Un ruolo cruciale, dunque, è quello giocato dalle fonti: «Nel caos e nella confusione dell’informazione che passa attraverso la rete, che è anche una ricchezza per tutti noi, spesso però si celano informazioni false e volutamente fuorvianti, quando non aggressive e lesive – ha detto a Riforma.it Giovanni Maria Bellu, presidente dell’Associazione Carta di Roma –. Questo tipo d’informazione, dunque, impone molto rigore nella ricerca delle fonti e nella loro fondatezza. Oggi vi è la necessità di cercare direttamente le fonti dalle quali è partita la notizia, quando non è possibile raggiungere direttamente il “luogo” dove è avvenuto il fatto o chi ha rilasciato “la dichiarazione”. Questo è l’unico strumento che abbiamo per poter produrre informazioni certificate e credibili. Frequentemente – prosegue Bellu – accade anche che organi di informazione qualificati, per fretta o superficialità, cadano nella rete della bufala o della falsa notizia scatenando un effetto domino pericoloso e lesivo per la credibilità di tutta la categoria giornalistica».
Il prossimo 19 dicembre, alle 11.30, presso la Camera dei Deputati (Sala Aldo Moro), sarà presentato il IV Rapporto Carta di Roma, che fotografa un anno di racconto di migrazioni e minoranze: nell’agenda di quotidiani e Tg quanto spazio sia stato riservato al tema; quale linguaggio sia stato utilizzato per raccontarlo; quali siano state le buone pratiche emerse; quanto, i social media, abbiano contribuito alla diffusione dei discorsi d’odio (hatespeech). Un rapporto i cui dati sono stati elaborati dall’Osservatorio di Pavia, in collaborazione con l’Osservatorio europeo per la sicurezza, un progetto sostenuto dall’otto per mille valdese. All’incontro parteciperanno la presidente della Camera dei Deputati Laura Boldrini, Giovanni Maria Bellu, presidente dell’Associazione Carta di Roma, Paola Barretta, Ilvo Diamanti, Attilio Bolzoni, Maria Cuffaro e Karl Hoffmann.

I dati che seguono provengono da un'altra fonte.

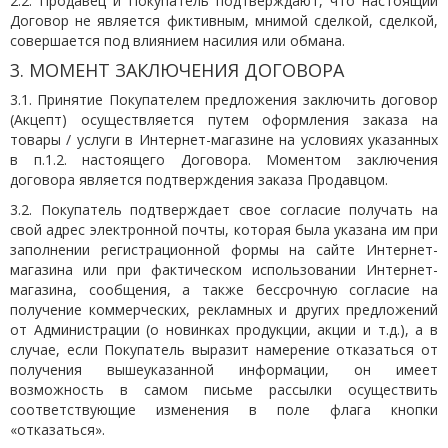
2.2. Продавец и Покупатель подтверждают, что настоящий
Договор не является фиктивным, мнимой сделкой, сделкой,
совершается под влиянием насилия или обмана.
3. МОМЕНТ ЗАКЛЮЧЕНИЯ ДОГОВОРА
3.1. Принятие Покупателем предложения заключить договор
(Акцепт) осуществляется путем оформления заказа на
товары / услуги в Интернет-магазине на условиях указанных
в п.1.2. настоящего Договора. Моментом заключения
договора является подтверждения заказа Продавцом.
3.2. Покупатель подтверждает свое согласие получать на
свой адрес электронной почты, которая была указана им при
заполнении регистрационной формы на сайте Интернет-
магазина или при фактическом использовании Интернет-
магазина, сообщения, а также бессрочную согласие на
получение коммерческих, рекламных и других предложений
от Администрации (о новинках продукции, акции и т.д.), а в
случае, если Покупатель выразит намерение отказаться от
получения вышеуказанной информации, он имеет
возможность в самом письме рассылки осуществить
соответствующие изменения в поле флага кнопки
«отказаться».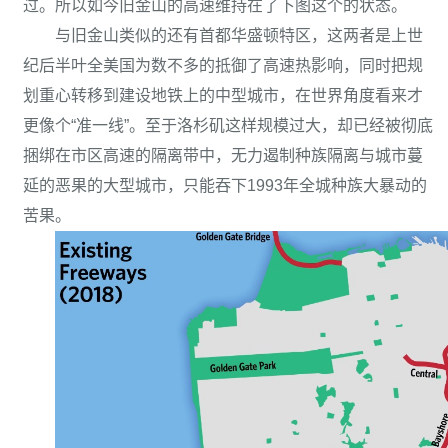
过。所以如今旧金山的高速维持在了下图这个的状态。
与旧金山类似的还有首都华盛顿特区，这两者是上世
纪后半叶全美国为数不多的抵御了高速热影响，同时把规
划重心转移到建设地铁上的中型城市，在世界角度看来才
更像个“准一线”。至于洛杉矶这样规模过大，却已经被彻底
捆绑在市区高速的隔离带中，无力遏制种族隔离与城市蔓
延的恶果的大型城市，只能吞下1993年全城种族大暴动的
苦果。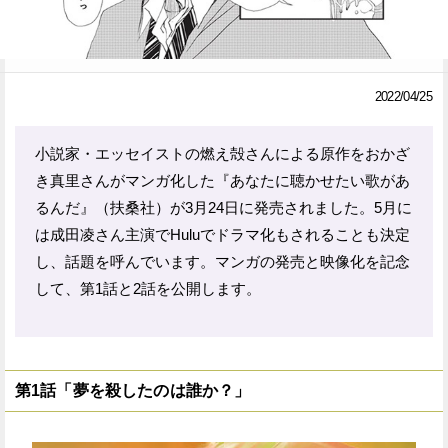
Facebook
Twitter
で
で
2022/04/25
シ
シ
ェ
ェ
小説家・エッセイストの燃え殻さんによる原作をおかざ
き真里さんがマンガ化した『あなたに聴かせたい歌があ
ア
ア
るんだ』（扶桑社）が3月24日に発売されました。5月に
す
す
は成田凌さん主演でHuluでドラマ化もされることも決定
る
る
し、話題を呼んでいます。マンガの発売と映像化を記念
して、第1話と2話を公開します。
第1話「夢を殺したのは誰か？」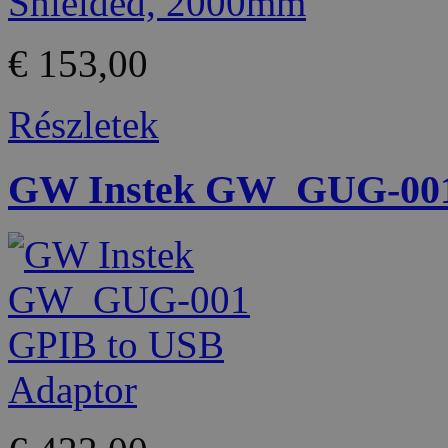
€ 153,00
Részletek
GW Instek GW_GUG-001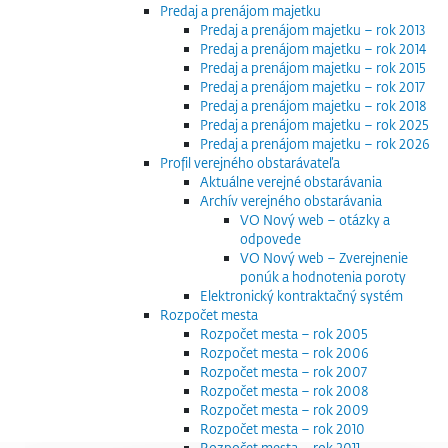
Predaj a prenájom majetku
Predaj a prenájom majetku – rok 2013
Predaj a prenájom majetku – rok 2014
Predaj a prenájom majetku – rok 2015
Predaj a prenájom majetku – rok 2017
Predaj a prenájom majetku – rok 2018
Predaj a prenájom majetku – rok 2025
Predaj a prenájom majetku – rok 2026
Profil verejného obstarávateľa
Aktuálne verejné obstarávania
Archív verejného obstarávania
VO Nový web – otázky a
odpovede
VO Nový web – Zverejnenie
ponúk a hodnotenia poroty
Elektronický kontraktačný systém
Rozpočet mesta
Rozpočet mesta – rok 2005
Rozpočet mesta – rok 2006
Rozpočet mesta – rok 2007
Rozpočet mesta – rok 2008
Rozpočet mesta – rok 2009
Rozpočet mesta – rok 2010
Rozpočet mesta – rok 2011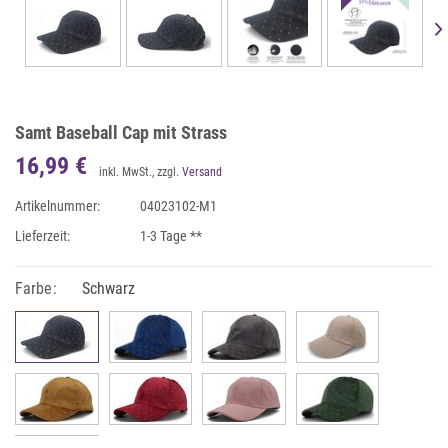
Samt Baseball Cap mit Strass
16,99 €
inkl. MwSt., zzgl.
Versand
Artikelnummer:
04023102-M1
Lieferzeit:
1-3 Tage **
Farbe:
Schwarz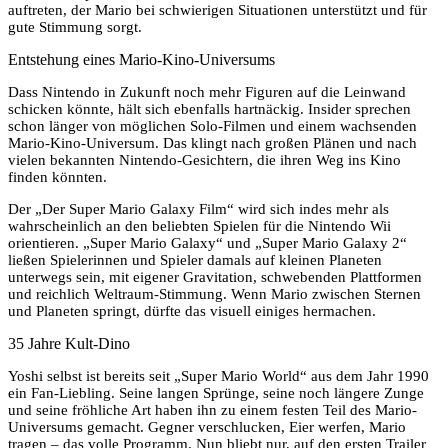
auftreten, der Mario bei schwierigen Situationen unterstützt und für
gute Stimmung sorgt.
Entstehung eines Mario-Kino-Universums
Dass Nintendo in Zukunft noch mehr Figuren auf die Leinwand
schicken könnte, hält sich ebenfalls hartnäckig. Insider sprechen
schon länger von möglichen Solo-Filmen und einem wachsenden
Mario-Kino-Universum. Das klingt nach großen Plänen und nach
vielen bekannten Nintendo-Gesichtern, die ihren Weg ins Kino
finden könnten.
Der „Der Super Mario Galaxy Film“ wird sich indes mehr als
wahrscheinlich an den beliebten Spielen für die Nintendo Wii
orientieren. „Super Mario Galaxy“ und „Super Mario Galaxy 2“
ließen Spielerinnen und Spieler damals auf kleinen Planeten
unterwegs sein, mit eigener Gravitation, schwebenden Plattformen
und reichlich Weltraum-Stimmung. Wenn Mario zwischen Sternen
und Planeten springt, dürfte das visuell einiges hermachen.
35 Jahre Kult-Dino
Yoshi selbst ist bereits seit „Super Mario World“ aus dem Jahr 1990
ein Fan-Liebling. Seine langen Sprünge, seine noch längere Zunge
und seine fröhliche Art haben ihn zu einem festen Teil des Mario-
Universums gemacht. Gegner verschlucken, Eier werfen, Mario
tragen – das volle Programm. Nun bliebt nur, auf den ersten Trailer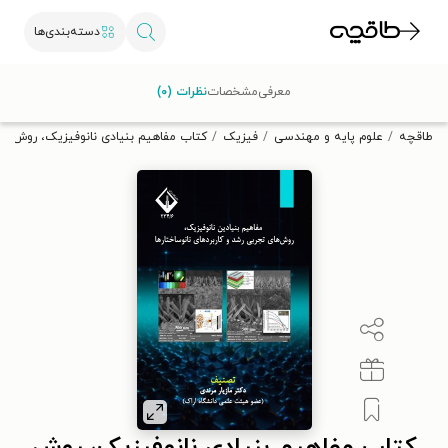
دسته‌بندی‌ها
با کد تخفیف OFF30 اولین کتاب الکترونیکی یا صوتی‌ات را با ۳۰٪
معرفی
مشخصات
نظرات (۰)
تخفیف از طاقچه دریافت کن.
طاقچه
علوم پایه و مهندسی
فیزیک
کتاب مفاهیم بنیادی نانوفیزیک، روش های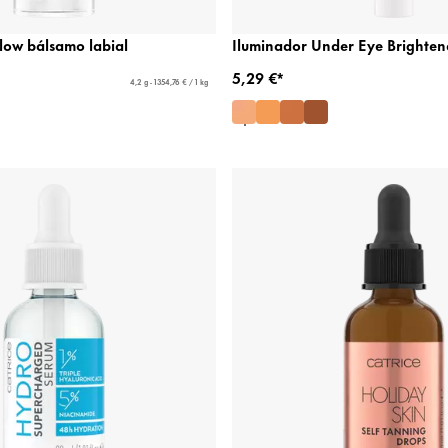
ow bálsamo labial
Iluminador Under Eye Brightene
5,29 €*
4,2 g - 1354,76 € / 1 kg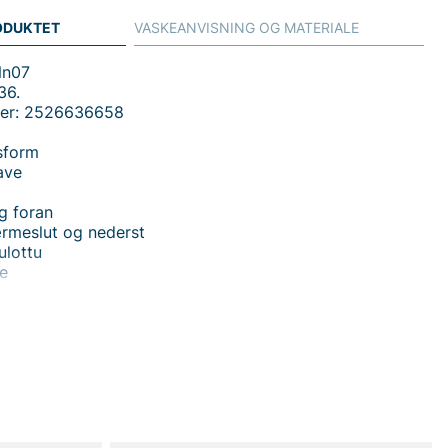
ODUKTET
VASKEANVISNING OG MATERIALE
Nn07
36.
mer: 2526636658
sform
ave
g foran
ærmeslut og nederst
ulottu
te
 handler i vores webshop. Besøg også vores butik i
s mere på
www.vfo.se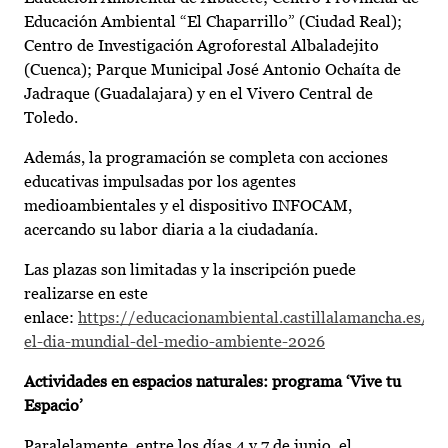
Educación Ambiental “El Chaparrillo” (Ciudad Real);
Centro de Investigación Agroforestal Albaladejito
(Cuenca); Parque Municipal José Antonio Ochaíta de
Jadraque (Guadalajara) y en el Vivero Central de
Toledo.
Además, la programación se completa con acciones
educativas impulsadas por los agentes
medioambientales y el dispositivo INFOCAM,
acercando su labor diaria a la ciudadanía.
Las plazas son limitadas y la inscripción puede
realizarse en este
enlace:
https://educacionambiental.castillalamancha.es/no
el-dia-mundial-del-medio-ambiente-2026
Actividades en espacios naturales: programa ‘Vive tu
Espacio’
Paralelamente, entre los días 4 y 7 de junio, el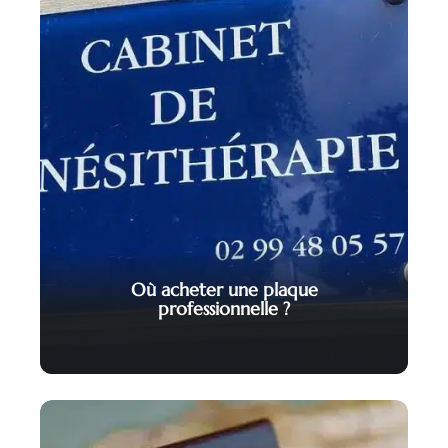
Où acheter une plaque
professionnelle ?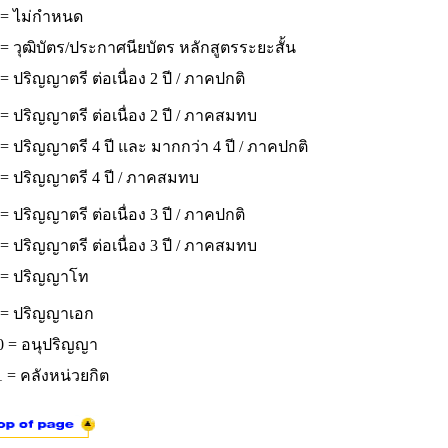
 = ไม่กำหนด
= วุฒิบัตร/ประกาศนียบัตร หลักสูตรระยะสั้น
= ปริญญาตรี ต่อเนื่อง 2 ปี / ภาคปกติ
= ปริญญาตรี ต่อเนื่อง 2 ปี / ภาคสมทบ
= ปริญญาตรี 4 ปี และ มากกว่า 4 ปี / ภาคปกติ
 = ปริญญาตรี 4 ปี / ภาคสมทบ
= ปริญญาตรี ต่อเนื่อง 3 ปี / ภาคปกติ
= ปริญญาตรี ต่อเนื่อง 3 ปี / ภาคสมทบ
 = ปริญญาโท
 = ปริญญาเอก
0 = อนุปริญญา
 = คลังหน่วยกิต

«Il rapporto redatto l’anno passato – prosegue Bellu – segnalava un aumento esponenziale di articoli dedicati al tema dell’immigrazione. Un aumento che quest’anno si è consolidato perché il tema è ormai entrato nell’agenda europea; il dato interessante che emerge quest’anno, per dare una piccola anticipazione, indica quanto ormai siano davvero in tanti a parlare di migrazioni, quanti giornalisti siano stati “arruolati” o si siano improvvisati, per parlare di un tema che, fino a poco tempo fa, era affrontato da pochissimi redattori esperti e specializzati in materia. Oggi il tema è diventato comune, dunque, spesso riscontriamo molta e grave approssimazione, e imprecisioni, nel modo di affrontarlo e divulgarlo. Quello delle migrazioni, di rifugiati e richiedenti asilo è invece un tema molto delicato e che mette alla prova la capacità professionale del giornalista e di tutta la categoria; possiamo dire, per usare un esempio: si vede quando un medico è bravo quando opera su un corpo di un malato, e se è in grado di salvare la vita o almeno tutelarla accompagnarla nel dolore, in quel caso il medico dimostra la sua bravura; noi, categoria giornalistica, siamo chiamati ad essere bravi medici».